**Stored data:**
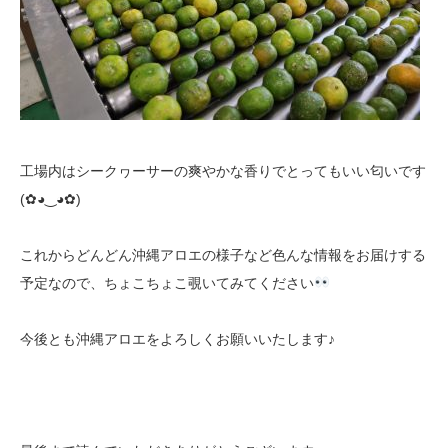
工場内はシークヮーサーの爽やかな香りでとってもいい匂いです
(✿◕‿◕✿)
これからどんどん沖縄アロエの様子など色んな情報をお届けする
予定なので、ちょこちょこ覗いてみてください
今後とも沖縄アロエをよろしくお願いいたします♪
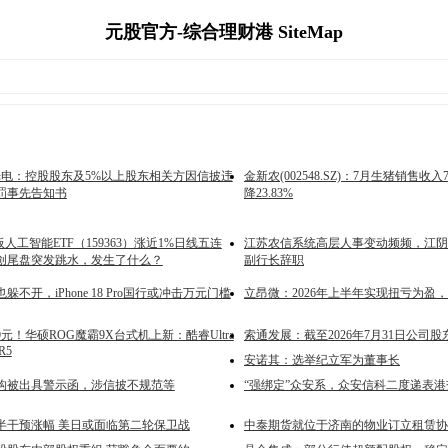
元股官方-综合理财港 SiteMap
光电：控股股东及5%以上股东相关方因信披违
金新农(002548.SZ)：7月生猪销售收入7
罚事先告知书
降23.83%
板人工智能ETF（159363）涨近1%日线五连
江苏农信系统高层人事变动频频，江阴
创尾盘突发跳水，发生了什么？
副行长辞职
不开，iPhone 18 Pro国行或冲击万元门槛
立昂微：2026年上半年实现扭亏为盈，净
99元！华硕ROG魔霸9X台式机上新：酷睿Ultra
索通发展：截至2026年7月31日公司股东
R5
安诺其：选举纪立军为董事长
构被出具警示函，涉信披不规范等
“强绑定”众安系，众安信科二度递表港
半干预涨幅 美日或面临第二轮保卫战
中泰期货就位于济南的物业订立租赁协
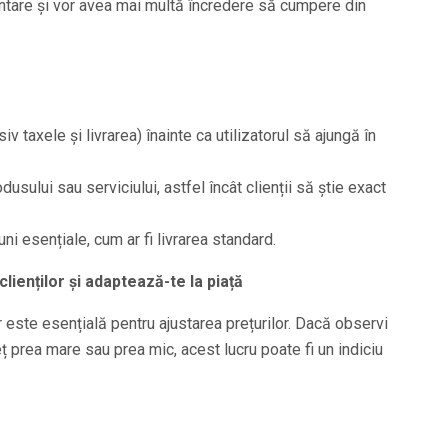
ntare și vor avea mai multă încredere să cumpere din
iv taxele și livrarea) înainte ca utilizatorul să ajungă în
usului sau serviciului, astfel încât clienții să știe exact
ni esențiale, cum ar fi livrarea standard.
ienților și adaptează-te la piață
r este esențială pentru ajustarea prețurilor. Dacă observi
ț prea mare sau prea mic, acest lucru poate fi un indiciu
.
* * *
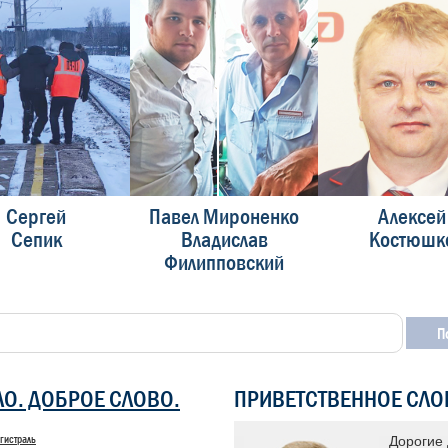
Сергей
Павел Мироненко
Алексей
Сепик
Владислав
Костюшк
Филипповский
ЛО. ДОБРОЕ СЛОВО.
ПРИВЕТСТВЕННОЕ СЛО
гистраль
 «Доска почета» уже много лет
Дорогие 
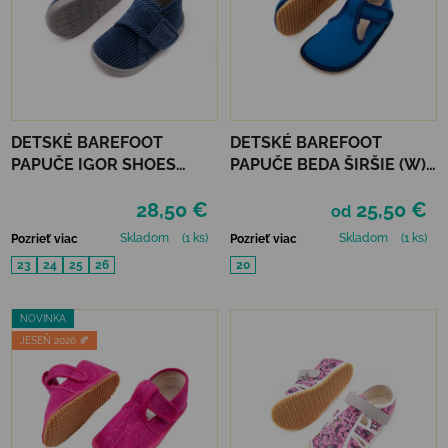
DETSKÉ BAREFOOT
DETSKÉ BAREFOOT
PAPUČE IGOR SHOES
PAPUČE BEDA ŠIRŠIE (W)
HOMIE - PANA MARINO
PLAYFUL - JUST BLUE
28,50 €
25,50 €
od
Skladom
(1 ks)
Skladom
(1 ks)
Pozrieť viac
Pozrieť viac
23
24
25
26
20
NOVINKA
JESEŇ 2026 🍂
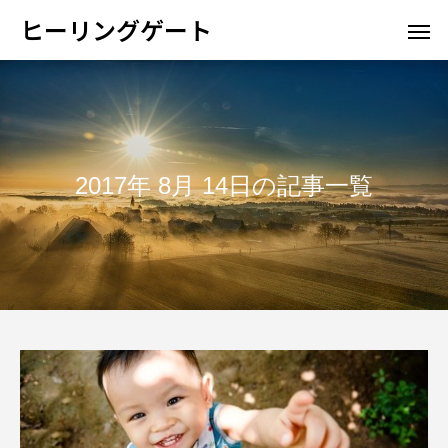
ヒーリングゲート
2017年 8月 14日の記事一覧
--
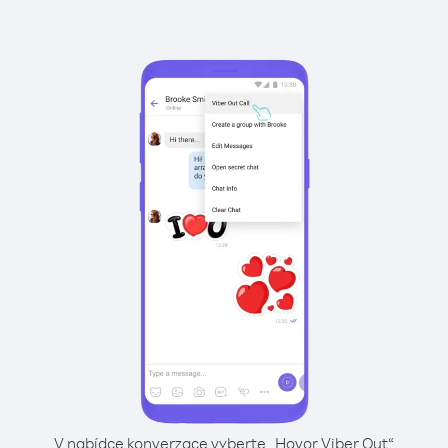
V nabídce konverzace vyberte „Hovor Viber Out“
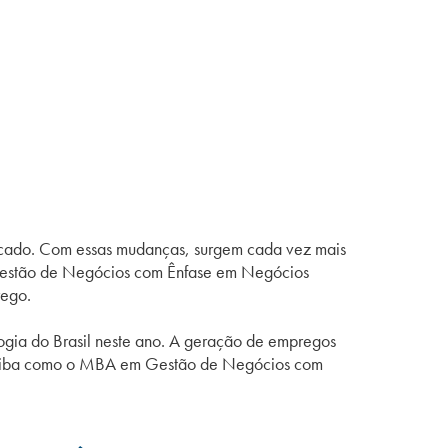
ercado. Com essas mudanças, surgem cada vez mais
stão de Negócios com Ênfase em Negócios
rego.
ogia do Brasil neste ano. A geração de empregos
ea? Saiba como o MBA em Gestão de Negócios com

**About this task:** Show all lines in the entries above where the word "PAPUČE" appears.

**Reply to the exercise:**
PAPUČE IGOR SHOES
PAPUČE BEDA ŠIRŠIE (W)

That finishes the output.